KEIR RADNEDGE COMMENTARY —- Five years have passed since an English team, Chelsea in Munich against FC Bayern, last reached the final of the UEFA Champions League.

This has been a very different era to the 1970s and early 1980s when English clubs featured in eight out of nine Champions Cup finals before the five-year exclusion which followed the Heysel Disaster. Later, between the dramatic victories of United and Chelsea over FC Bayern in 1999 and 2012, English clubs featured in eight out of 14 finals.

Since then no-one even in the semi-finals.

Now the balance of power may be about to change. Italian clubs have long lost their all-conquering allure, German outfits are struggling and even Spain’s Real Madrid and Barcelona are approaching crisis point with Cristiano Ronaldo and Lionel Messi now beyond their critical 30th birthdays.

Hugo Lloris . . . Tottenham's man of the match against Real in Madrid

On Tuesday night runaway Liverpool set an English Champions League record by scoring seven goals away to Maribor; self-confident Tottenham avoided defeat against Real Madrid for only the second time in five meetings down the years; and superb Manchester City saw off an impressively-revived Napoli.

Last night Chelsea drew 3-3 with Roma and Manchester United won 1-0 away to Benfica. All the English clubs lead thier groups after a combined 15 games, 11 wins, no defeats, 44 goals for, 11 against and 37 points out of a possible 45.

Advantage

English clubs have a statistical advantage through the presence of five clubs in the group stage thanks to both a change in UEFA Champions League access regulations and the ‘free pass’ for last season’s Europa League winners (United).

But there is more to it than mere numbers. For one thing the quality of the English Champions League phalanx is higher than for many years. There is no modest outfit such as Leicester last season for whom reaching the quarter-finals was beyond their wildest dreams. Also, there is no ever-fragile Arsenal with their knockout stage, second round death wish.

All five English clubs have genuine ambitions and, with the possible exception of Tottenham, have spent heavily over the past two years in pursuit of, first, Champions League qualification and, secondly, the hungdr for European success.

This past summer transfer spending in England reached a record £1.4bn. Manchester City led the way with a record outlay of £215m while both Chelsea and Tottenham set club records by splashing £58m on Alvaro Morata and £42m on Davinson Sanchez respectively.

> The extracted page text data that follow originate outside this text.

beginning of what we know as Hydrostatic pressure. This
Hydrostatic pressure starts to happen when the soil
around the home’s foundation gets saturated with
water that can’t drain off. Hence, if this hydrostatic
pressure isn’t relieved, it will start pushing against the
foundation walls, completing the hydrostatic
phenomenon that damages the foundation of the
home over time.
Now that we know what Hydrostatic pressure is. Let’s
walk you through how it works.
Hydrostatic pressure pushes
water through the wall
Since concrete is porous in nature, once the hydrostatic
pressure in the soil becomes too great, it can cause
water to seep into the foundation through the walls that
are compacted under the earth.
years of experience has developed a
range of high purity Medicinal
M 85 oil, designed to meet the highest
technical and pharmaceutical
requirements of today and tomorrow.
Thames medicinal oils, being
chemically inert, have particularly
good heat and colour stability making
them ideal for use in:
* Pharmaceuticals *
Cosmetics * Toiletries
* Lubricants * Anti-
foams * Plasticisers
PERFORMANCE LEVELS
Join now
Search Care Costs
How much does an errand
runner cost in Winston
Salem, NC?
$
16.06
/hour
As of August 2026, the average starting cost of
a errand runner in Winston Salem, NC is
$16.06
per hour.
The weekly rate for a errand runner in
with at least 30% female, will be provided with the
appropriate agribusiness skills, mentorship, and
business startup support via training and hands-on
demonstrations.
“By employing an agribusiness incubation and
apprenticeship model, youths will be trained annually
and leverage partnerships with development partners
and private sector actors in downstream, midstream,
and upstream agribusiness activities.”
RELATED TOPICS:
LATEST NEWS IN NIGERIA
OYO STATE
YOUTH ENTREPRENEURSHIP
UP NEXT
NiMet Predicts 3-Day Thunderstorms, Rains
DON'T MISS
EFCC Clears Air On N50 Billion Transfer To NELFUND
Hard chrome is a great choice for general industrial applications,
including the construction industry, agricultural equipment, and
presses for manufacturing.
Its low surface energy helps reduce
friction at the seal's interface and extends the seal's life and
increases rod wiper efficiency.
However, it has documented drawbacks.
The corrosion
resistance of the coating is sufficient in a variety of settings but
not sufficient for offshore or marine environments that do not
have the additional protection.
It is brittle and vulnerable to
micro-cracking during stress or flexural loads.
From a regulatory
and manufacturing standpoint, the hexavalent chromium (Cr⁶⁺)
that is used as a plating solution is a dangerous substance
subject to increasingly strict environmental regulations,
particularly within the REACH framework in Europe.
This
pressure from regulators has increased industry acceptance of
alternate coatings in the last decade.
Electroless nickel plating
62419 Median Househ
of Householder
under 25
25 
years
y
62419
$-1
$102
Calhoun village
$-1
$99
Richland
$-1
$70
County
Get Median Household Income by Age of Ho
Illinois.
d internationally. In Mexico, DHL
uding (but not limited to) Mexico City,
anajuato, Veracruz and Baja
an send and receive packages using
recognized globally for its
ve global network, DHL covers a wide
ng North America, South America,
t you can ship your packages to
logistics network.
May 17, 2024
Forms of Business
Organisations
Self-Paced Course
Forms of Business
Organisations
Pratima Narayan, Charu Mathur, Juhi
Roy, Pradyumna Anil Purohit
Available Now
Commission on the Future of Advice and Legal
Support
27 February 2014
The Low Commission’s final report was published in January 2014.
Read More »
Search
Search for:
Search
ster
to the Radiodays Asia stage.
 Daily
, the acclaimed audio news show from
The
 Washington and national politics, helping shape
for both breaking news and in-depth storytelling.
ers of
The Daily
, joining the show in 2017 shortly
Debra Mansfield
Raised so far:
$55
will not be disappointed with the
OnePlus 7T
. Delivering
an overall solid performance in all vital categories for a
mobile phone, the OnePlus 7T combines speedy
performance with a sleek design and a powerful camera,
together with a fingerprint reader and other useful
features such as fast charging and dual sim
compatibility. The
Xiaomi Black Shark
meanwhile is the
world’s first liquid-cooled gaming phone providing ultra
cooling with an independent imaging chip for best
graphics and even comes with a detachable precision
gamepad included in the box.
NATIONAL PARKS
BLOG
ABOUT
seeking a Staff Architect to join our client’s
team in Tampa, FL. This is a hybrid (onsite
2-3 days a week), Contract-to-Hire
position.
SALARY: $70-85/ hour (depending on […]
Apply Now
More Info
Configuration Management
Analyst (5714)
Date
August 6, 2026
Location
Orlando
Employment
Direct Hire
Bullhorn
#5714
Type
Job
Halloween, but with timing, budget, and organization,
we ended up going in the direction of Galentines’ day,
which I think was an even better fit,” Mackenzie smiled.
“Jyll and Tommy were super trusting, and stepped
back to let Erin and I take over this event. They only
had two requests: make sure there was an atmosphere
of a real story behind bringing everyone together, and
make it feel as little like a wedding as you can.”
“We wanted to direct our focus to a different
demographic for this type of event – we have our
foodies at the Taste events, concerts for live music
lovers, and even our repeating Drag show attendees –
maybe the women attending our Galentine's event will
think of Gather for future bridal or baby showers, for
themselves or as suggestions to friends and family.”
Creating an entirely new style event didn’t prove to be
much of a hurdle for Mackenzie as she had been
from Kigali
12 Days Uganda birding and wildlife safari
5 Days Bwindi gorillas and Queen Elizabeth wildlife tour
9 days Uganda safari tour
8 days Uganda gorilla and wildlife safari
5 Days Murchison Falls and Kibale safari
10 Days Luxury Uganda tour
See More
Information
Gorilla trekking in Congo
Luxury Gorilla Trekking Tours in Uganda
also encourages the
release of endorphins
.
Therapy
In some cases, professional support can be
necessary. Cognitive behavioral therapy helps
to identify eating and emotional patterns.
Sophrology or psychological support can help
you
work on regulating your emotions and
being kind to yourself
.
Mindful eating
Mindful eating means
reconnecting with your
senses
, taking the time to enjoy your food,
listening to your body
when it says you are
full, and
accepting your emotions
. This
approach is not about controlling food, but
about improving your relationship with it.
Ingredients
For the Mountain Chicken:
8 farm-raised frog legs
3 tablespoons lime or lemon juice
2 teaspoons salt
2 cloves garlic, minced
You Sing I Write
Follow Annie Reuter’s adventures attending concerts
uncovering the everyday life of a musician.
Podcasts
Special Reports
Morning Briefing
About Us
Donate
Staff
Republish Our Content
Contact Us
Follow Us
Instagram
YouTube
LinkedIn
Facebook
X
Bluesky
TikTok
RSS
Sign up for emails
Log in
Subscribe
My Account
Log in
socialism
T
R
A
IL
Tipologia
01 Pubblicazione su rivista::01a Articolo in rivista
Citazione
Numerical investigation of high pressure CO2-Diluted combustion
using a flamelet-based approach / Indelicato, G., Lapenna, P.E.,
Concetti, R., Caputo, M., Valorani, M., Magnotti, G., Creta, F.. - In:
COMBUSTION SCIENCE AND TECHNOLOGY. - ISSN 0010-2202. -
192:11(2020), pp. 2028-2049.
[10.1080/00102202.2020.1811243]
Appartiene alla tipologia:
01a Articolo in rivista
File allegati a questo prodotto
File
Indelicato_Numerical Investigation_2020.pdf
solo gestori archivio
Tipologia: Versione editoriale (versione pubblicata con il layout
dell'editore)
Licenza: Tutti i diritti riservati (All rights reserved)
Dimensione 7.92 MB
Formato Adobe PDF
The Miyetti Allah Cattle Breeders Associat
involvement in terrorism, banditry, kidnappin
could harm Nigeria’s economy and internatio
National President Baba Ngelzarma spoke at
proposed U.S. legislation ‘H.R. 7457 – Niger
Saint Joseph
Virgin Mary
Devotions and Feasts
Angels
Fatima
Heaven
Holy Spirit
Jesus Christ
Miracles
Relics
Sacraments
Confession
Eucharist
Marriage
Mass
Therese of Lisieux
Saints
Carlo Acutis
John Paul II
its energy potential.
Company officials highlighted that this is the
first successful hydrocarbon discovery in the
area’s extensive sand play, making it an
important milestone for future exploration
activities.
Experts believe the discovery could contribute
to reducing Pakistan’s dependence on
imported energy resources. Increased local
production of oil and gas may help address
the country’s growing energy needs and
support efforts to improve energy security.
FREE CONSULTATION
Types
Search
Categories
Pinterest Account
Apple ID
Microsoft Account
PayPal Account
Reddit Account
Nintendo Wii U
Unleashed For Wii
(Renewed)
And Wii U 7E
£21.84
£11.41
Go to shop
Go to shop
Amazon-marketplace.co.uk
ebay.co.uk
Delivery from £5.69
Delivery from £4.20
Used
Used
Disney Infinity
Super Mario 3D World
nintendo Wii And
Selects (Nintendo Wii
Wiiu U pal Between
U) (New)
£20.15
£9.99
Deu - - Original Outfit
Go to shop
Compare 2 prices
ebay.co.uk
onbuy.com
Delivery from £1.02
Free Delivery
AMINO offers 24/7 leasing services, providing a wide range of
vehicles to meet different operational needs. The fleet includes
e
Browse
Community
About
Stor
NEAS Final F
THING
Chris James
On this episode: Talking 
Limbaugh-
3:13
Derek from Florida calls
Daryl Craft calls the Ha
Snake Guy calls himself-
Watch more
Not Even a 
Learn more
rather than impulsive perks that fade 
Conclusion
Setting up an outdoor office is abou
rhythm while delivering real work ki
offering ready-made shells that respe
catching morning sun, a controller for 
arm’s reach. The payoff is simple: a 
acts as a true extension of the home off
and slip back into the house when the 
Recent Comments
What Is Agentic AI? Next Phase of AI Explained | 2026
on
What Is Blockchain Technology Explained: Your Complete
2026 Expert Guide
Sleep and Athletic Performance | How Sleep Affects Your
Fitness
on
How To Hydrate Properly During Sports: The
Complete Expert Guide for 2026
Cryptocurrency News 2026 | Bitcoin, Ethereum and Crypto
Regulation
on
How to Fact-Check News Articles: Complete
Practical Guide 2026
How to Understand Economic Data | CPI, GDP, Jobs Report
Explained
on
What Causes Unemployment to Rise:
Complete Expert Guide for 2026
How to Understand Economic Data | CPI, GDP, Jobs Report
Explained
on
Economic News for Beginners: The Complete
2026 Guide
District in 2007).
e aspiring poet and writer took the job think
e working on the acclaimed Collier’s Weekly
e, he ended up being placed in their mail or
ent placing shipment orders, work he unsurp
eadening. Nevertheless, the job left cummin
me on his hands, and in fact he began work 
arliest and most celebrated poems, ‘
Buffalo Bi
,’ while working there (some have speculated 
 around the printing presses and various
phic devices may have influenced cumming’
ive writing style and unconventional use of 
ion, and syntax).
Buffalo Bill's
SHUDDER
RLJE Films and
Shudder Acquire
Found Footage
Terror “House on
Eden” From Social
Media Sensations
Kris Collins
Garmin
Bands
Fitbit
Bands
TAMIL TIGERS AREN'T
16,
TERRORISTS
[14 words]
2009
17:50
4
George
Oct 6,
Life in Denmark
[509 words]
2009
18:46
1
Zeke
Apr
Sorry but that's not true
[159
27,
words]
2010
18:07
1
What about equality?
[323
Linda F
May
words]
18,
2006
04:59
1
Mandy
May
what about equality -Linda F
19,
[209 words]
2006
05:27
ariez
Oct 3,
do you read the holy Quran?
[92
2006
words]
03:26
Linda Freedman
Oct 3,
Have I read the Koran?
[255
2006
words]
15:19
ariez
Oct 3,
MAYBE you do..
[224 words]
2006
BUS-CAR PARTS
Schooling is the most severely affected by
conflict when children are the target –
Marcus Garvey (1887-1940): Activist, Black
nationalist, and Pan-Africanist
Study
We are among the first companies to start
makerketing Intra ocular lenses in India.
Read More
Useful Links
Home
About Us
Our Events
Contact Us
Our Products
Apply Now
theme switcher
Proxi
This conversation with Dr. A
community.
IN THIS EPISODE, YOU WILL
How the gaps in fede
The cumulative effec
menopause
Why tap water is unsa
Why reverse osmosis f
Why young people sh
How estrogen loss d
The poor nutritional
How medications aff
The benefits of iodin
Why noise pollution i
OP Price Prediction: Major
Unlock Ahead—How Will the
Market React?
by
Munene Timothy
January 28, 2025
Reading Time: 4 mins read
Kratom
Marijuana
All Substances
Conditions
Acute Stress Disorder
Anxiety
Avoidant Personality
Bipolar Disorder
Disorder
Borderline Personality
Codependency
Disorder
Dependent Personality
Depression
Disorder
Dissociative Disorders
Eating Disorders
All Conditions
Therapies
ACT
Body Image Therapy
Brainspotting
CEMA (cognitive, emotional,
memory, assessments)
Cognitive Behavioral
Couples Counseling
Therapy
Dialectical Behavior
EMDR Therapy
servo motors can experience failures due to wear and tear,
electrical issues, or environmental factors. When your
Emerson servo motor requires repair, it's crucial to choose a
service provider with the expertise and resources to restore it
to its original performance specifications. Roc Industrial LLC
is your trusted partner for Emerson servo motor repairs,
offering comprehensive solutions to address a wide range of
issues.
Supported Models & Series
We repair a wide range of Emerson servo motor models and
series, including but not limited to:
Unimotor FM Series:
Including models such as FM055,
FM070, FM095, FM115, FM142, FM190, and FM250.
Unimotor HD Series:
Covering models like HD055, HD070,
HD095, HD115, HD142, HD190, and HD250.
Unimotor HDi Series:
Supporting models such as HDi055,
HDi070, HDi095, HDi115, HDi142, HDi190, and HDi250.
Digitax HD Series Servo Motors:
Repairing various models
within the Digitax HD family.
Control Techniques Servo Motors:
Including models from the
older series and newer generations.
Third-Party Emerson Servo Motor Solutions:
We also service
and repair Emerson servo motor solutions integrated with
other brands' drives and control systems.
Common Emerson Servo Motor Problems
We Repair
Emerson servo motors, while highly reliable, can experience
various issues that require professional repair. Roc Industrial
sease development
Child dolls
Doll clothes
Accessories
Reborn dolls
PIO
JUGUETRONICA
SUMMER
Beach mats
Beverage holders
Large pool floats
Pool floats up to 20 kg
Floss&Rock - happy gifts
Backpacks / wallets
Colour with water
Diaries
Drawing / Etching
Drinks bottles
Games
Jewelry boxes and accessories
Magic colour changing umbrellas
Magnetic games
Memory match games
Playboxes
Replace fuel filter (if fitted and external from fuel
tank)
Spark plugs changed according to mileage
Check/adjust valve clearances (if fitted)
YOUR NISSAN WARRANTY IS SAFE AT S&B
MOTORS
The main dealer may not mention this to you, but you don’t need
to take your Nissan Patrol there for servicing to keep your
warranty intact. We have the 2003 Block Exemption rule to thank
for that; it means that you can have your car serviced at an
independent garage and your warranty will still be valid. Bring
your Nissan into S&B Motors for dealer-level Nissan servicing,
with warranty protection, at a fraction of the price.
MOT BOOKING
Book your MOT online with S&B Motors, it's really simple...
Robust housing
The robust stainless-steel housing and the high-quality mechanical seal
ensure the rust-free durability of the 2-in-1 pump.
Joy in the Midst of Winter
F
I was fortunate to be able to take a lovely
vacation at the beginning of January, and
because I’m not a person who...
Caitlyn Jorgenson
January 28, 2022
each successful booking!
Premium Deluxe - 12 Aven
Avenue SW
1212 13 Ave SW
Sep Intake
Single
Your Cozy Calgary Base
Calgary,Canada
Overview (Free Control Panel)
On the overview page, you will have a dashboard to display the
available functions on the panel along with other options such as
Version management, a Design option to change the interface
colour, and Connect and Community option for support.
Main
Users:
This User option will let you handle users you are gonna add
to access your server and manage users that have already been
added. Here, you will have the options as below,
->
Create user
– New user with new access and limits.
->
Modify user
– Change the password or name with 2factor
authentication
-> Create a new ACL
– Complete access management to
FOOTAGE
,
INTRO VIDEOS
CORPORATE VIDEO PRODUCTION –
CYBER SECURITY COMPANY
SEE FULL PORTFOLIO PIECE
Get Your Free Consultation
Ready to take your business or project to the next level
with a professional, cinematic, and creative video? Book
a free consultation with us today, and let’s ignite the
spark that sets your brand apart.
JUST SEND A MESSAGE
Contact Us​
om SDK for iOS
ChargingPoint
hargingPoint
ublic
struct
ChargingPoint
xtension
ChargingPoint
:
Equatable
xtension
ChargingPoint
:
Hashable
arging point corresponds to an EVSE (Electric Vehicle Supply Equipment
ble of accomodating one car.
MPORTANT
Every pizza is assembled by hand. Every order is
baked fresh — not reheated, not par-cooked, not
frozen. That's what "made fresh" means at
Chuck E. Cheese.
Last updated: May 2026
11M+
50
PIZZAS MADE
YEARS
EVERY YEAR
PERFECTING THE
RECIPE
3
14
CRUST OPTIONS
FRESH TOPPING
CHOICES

English clubs have the money to buy the best players so it is only logical that their performances and results on the international stage should improve.

That is not all. The money has also been spend wisely on managerial knowhow in both domestic and European arenas. City’s Pep Guardiola and United’s Jose Mourinho both know all about winning the Champions League and how to achieve it while Jurgen Klopp knows about reaching finals in both the Champions and Europa Leagues with Borussia Dortmund and Liverpool respectively.

Pochettino promise

As for Chelsea’s Antonio Conte, he won Champions League as a player and has managed at the highest level, taking Italy to the quarter-finals of the 2016 European Championship.

Only Tottenham’s Mauricio Pochettino is a comparative novice but he proved, with his daring use of double centre-forwards Fernando Llorente and Harry Kane in the Estadio Bernabeu on Tuesday, that he is a manager with star quality.

Of course the usual devils can bring them all down when the pressure of injuries and fatigue after the Christmas holiday programme is exacerbated by the spring’s heavy fixture demands. But this is the precise reason clubs such as City and United in particular have invested in deep squads.

England’s clubs have the money and the managers and – as this season’s results thus far suggest – they also have the momentum to engineer a Champions League turning-point.